● **Requirement**
Before copying, set the pictures aside; then repeat every line below verbatim.

******

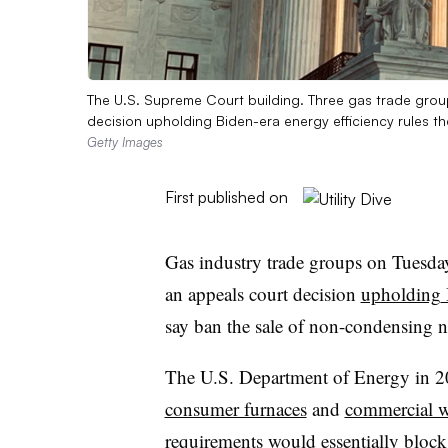
The U.S. Supreme Court building. Three gas trade gro
decision upholding Biden-era energy efficiency rules 
Getty Images
First published on
Gas industry trade groups on Tuesd
an appeals court decision
upholding
say ban the sale of non-condensing n
The U.S. Department of Energy in 202
consumer furnaces
and
commercial wa
requirements would essentially block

******

● **Answer to this task**
The U.S. Supreme Court building. Three gas trade gro
decision upholding Biden-era energy efficiency rules 
Getty Images
First published on
Gas industry trade groups on Tuesd
an appeals court decision
upholding
say ban the sale of non-condensing n
The U.S. Department of Energy in 202
consumer furnaces
and
commercial wa
requirements would essentially block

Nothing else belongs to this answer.